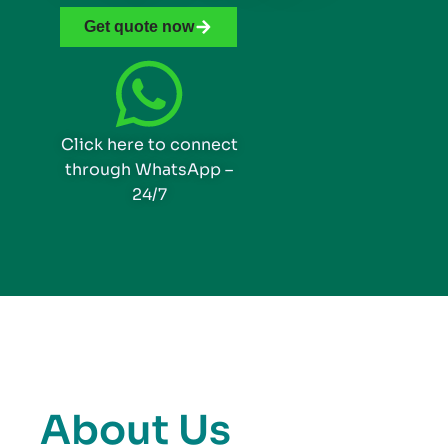
Get quote now
Click here to connect
through WhatsApp –
24/7
About Us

• **Problem description**
Give back the full listing exactly as written, only without its pictures.

• **Solution**
Get quote now
Click here to connect
through WhatsApp –
24/7
About Us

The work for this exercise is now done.